This invention is directed generally to broadheads attachable to archery arrows used for hunting, and more particularly to mechanical broadheads having blades that rotate between shooting and retraction positions.
Modern broadheads are tips attachable to a distal end of an arrow shaft and include one or more blades having cutting arrises. Modern broadheads are typically either a fixed blade broadhead or a mechanical blade broadhead. Mechanical blade broadheads include blades that move between open and closed positions. The closed position is used for blades during flight and before impact with an animal. Upon impact, the blades move from the closed position into the open position, whereby the cutting diameter is of the broadhead is substantially increased. In the open position, the blades extend outwardly from a generally cylindrical broadhead body. The blades typically extend from the broadhead such that the cutting arris of each blade are at an acute angle relative to a longitudinal axis of the broadhead body and extend from a distal point at an intersection at an outer surface of the broadhead body to near the tip at an outer surface of the broadhead body to a proximal point radially outward of the outer surface of the broadhead body. In this position, the blades are capable of cutting flesh as the broadhead passes through an animal.
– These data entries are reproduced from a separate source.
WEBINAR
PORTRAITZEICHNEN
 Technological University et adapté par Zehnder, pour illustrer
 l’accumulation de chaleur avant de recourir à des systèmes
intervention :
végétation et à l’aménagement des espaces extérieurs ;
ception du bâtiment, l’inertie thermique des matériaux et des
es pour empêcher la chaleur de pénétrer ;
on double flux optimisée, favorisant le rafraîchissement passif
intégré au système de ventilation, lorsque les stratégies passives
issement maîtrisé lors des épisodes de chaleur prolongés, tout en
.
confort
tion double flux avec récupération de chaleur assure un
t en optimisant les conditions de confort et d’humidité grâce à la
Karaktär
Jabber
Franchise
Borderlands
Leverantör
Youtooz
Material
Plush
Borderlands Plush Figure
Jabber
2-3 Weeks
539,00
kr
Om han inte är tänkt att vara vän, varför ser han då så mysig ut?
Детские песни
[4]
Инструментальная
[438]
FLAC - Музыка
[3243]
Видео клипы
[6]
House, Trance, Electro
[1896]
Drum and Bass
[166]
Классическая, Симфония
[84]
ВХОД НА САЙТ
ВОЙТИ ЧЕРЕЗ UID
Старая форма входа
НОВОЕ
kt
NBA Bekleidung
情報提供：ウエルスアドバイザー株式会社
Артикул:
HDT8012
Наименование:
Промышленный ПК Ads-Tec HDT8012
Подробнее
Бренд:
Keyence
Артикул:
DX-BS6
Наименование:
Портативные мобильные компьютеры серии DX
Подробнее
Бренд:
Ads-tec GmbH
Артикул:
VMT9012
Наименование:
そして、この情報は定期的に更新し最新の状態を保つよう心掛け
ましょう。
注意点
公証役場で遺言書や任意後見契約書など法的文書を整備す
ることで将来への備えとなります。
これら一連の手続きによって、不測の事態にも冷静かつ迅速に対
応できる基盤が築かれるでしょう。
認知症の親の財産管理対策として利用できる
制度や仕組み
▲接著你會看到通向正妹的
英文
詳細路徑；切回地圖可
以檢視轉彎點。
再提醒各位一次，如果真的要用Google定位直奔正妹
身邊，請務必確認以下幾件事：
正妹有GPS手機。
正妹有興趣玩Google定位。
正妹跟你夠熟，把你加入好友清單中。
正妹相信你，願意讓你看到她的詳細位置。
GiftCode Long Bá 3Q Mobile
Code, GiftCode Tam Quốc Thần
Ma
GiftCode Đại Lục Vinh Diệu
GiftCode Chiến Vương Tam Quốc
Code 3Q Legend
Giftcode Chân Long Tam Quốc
A broadhead having at least one movable blade capable of moving between shooting and retraction positions is disclosed. In at least one embodiment, the broadhead may include a plurality of movable blades. The broadhead may include a blade movement resistance system configured to retain the blades in a shooting position while being shot and enable to blades to rotate forward into a retraction position during retraction into a nonbarb position to enable the broadhead to be easily removed from a target or animal. A nonbarb position is one in which the proximal edge of the blade does not form an acute angle with the broadhead body or arrow but faces away from the broadhead body or arrow at an obtuse angle. Such a configuration enables the broadhead to be constructed of less material than conventional broadheads yet still comply with nonbarb regulations and be lightweight. Being lightweight enables the broadhead to be used with low poundage draw bows, pneumatic arrow guns, blowguns, and the like.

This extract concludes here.